Ce que vit l’Ukraine en cette année 2022 est un affrontement dramatique, une éruption violente dans laquelle meurent des innocents, un moment de ce conflit planétaire larvé de la mondialisation qui sera au final tragique pour tous, ou pas (le nucléaire n’est jamais loin). Ce moment est bien une guerre au sens traditionnel du terme, avec des combats, des crimes, des populations qui fuient, des propagandes perverses, un moment qui nous rappelle que la loi de la guerre est de ne pas en avoir. Mais il est l’enjeu d’un conflit plus grand, aux acteurs multiples répartis sur l’ensemble de la planète.
 
On peut aussi penser qu'un jour, pour la paix (mondiale), "on troquera" Taïwan contre de l'économie... histoire de ne pas reproduire l'Ukraine ?
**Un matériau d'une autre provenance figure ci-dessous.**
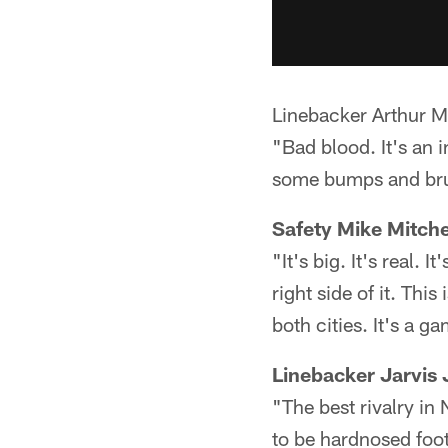
Linebacker Arthur M
"Bad blood. It's an in
some bumps and brui
Safety Mike Mitche
"It's big. It's real. I
right side of it. Thi
both cities. It's a 
Linebacker Jarvis 
"The best rivalry in
to be hardnosed foot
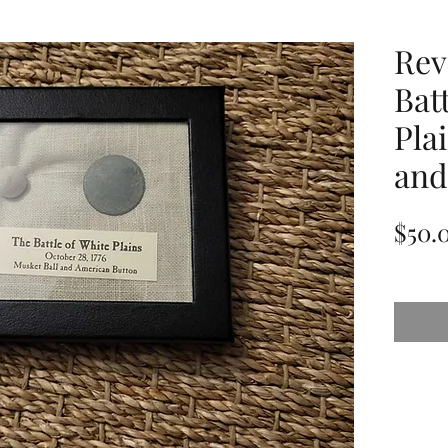
Rev
Bat
Pla
and
$50.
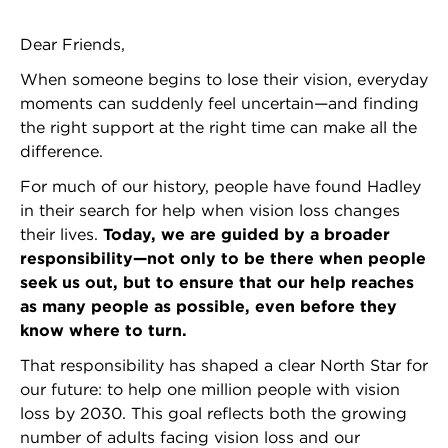
Dear Friends,
When someone begins to lose their vision, everyday
moments can suddenly feel uncertain—and finding
the right support at the right time can make all the
difference.
For much of our history, people have found Hadley
in their search for help when vision loss changes
their lives.
Today, we are guided by a broader
responsibility—not only to be there when people
seek us out, but to ensure that our help reaches
as many people as possible, even before they
know where to turn.
That responsibility has shaped a clear North Star for
our future: to help one million people with vision
loss by 2030. This goal reflects both the growing
number of adults facing vision loss and our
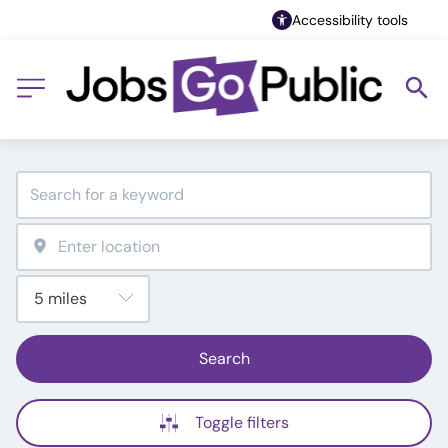
Accessibility tools
Search
Toggle filters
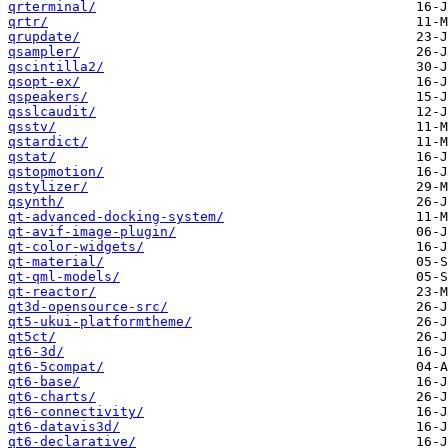
qrterminal/
qrtr/
qrupdate/
qsampler/
qscintilla2/
qsopt-ex/
qspeakers/
qsslcaudit/
qsstv/
qstardict/
qstat/
qstopmotion/
qstylizer/
qsynth/
qt-advanced-docking-system/
qt-avif-image-plugin/
qt-color-widgets/
qt-material/
qt-qml-models/
qt-reactor/
qt3d-opensource-src/
qt5-ukui-platformtheme/
qt5ct/
qt6-3d/
qt6-5compat/
qt6-base/
qt6-charts/
qt6-connectivity/
qt6-datavis3d/
qt6-declarative/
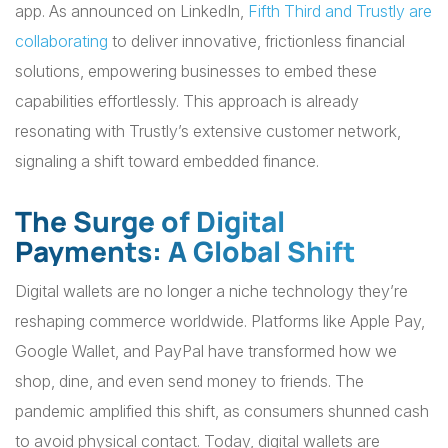
app. As announced on LinkedIn,
Fifth Third and Trustly are
collaborating
to deliver innovative, frictionless financial
solutions, empowering businesses to embed these
capabilities effortlessly. This approach is already
resonating with Trustly’s extensive customer network,
signaling a shift toward embedded finance.
The Surge of Digital
Payments: A Global Shift
Digital wallets are no longer a niche technology they’re
reshaping commerce worldwide. Platforms like Apple Pay,
Google Wallet, and PayPal have transformed how we
shop, dine, and even send money to friends. The
pandemic amplified this shift, as consumers shunned cash
to avoid physical contact. Today, digital wallets are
Du conflit planétaire aux législatives

« Il n’y a pas d’esprit critique sans conscience critique ». Il n’y a pas que la guerre - militaire - pour répondre à la guerre. Nous sommes dans un monde connecté et planétaire dont la réalité s’ouvre à la virtualité d’un monde qui, de fait, est supra-planétaire, qui s’est déjà nommé « Méta ». Plus que jamais, il est indispensable de savoir qui nous sommes pour pouvoir penser et évaluer ce qui se passe réellement. Libérer nos consciences.
 
Et dans notre « petite » France, nous venons d’avoir nos élections législatives. Elles pourraient paraître bien dérisoires ? Elles ne le sont pas. Bien au contraire. Avec les enjeux de politique politicienne, avec nos réalités bien concrètes de pouvoir d’achat, de retraite, de sécurité, de santé, d’éducation... elles sont ce qui nous rattache aux réalités et surtout à ce que nous sommes, chacun d’entre nous. Qui je suis, qui est l’autre, quelles relations construisons-nous pour vivre nos réalités, notre humanité ?
 
Or la France parle au monde. Avec ou sans nous. C’est notre histoire. Si le luxe est mondialisé, le français a gardé son accent. Et notre théâtre franco-français sait réunir guignol et la tragédie. Les moments douloureux que nous avons vécu durant la première année de l’épidémie de la covid nous ont déjà alertés sur nos relations à nous-même, à l’autre, à ceux que nous aimons, et au sens de notre vie. Gagner sa vie pour la perdre ?
 
L’occasion est peut-être là. Et si ce n’était pas une simple élection législative de plus ? Et si, comme par sérendipité5, sans l’avoir pensé et voulu, nous pouvions faire entendre une voie nouvelle, renommer pour nous et pour ceux qui veulent entendre, les mots d’une autre vie, d’une autre façon d’être au monde ? Reconsidérons les mots, les appellations qui nous semblent aller de soi, qui nous semblent inéluctables ou irréversibles et qui ne le sont pas du tout. Qui fait la mondialisation, pour qui, pour quoi ? Qui décide pour qui ?
 

« Car le monde sera ce que tu en feras »

Méthodologiquement, par delà nos émotions légitimes, la pleine conscience de ce qui se joue nous permet de reconsidérer nos relations et de réparer nos blessures. Il convient donc de ne pas se tromper d’analyse et surtout de niveau d’analyse, et pour cela, commencer à prendre les mots adéquats. Le conflit planétaire de la mondialisation ne s’opère pas seulement contre nos sociétés « privilégiées », nos modes de vie, notre développement économique ou même nos valeurs et symboles. Il tend vers une recomposition complète de la planète. A chacun de nous de savoir et de décider si ce conflit, rendu désormais inéluctable, se fera contre nous, avec nous ou sans nous.

 

1 Cité par M. Martin MOTTE in Carl von CLAUSEWITZ (1780-1831), Pensées mili-terre, Centre de doctrine et d’enseignement du commandement, 2018, https://www.penseemiliterre.fr/carl-von-clausewitz-1780-1831-_422_1013077.html
2 BM Flourez, Notre conscience nous appartient, Valeur Ajoutée éditions, juin 2022
3 cf. : site du CNRTL - http://www.cnrtl.fr/definition/guerre
4 Le concept s’est notamment développé après la fin de la « guerre froide » qui n’a pas signé la fin des volontés de puissance.
5 Sérendipité : faire, par hasard et sagacité, une découverte inattendue et fructueuse (source Wikipédia).